Whatsapp co-founder Brian Acton has found himself at the centre of a public dispute with former and current Facebook executives, after his criticisms against Facebook chief Mark Zuckerberg’s leadership style caused discomfort among the social app’s top brass.
Facebook deputy David Marcus labelled Acton’s comments, in which the Whatsapp founder claimed Facebook and Zuckerberg pushed through attempts to include advertising on the Whatsapp platform despite his protests, as showing “a whole new standard of low class”.
Acton, whose messaging app Whatsapp was sold to Facebook for $22bn (£16.8bn) in 2014 and who quit his role at Facebook in September last year over the push, made the comments in an interview with Forbes earlier this week.
Marcus said in a Facebook post that Acton’s recollection of meetings over the monetisation of Whatsapp “differ greatly from the reality I witnessed first-hand”, adding that Zuckerberg never lobbied for advertising causes.

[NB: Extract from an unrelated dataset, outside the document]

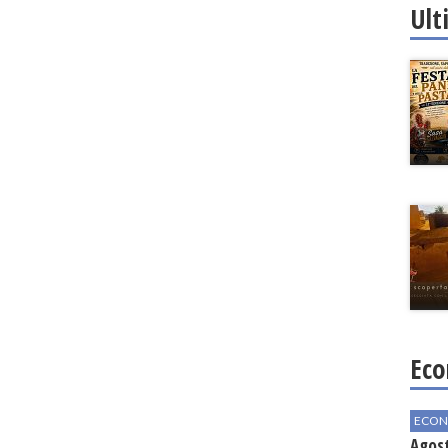
Ult
Eco
ECON
Agos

Facebook’s former chief security officer Alex Stamos also waded into the war of words, to say it is “foolish” to expect shareholders to continue to subsidising Whatsapp forever.
The public spat comes just days after the two co-founders of Instagram quit their roles at Facebook unexpectedly, citing a need to return to exploring “curiosity and creativity”. Reports surrounding their exit suggested Kevin Systrom and Mark Krieger had become increasingly agitated with Zuckerberg’s heavy-handed involvement in the business.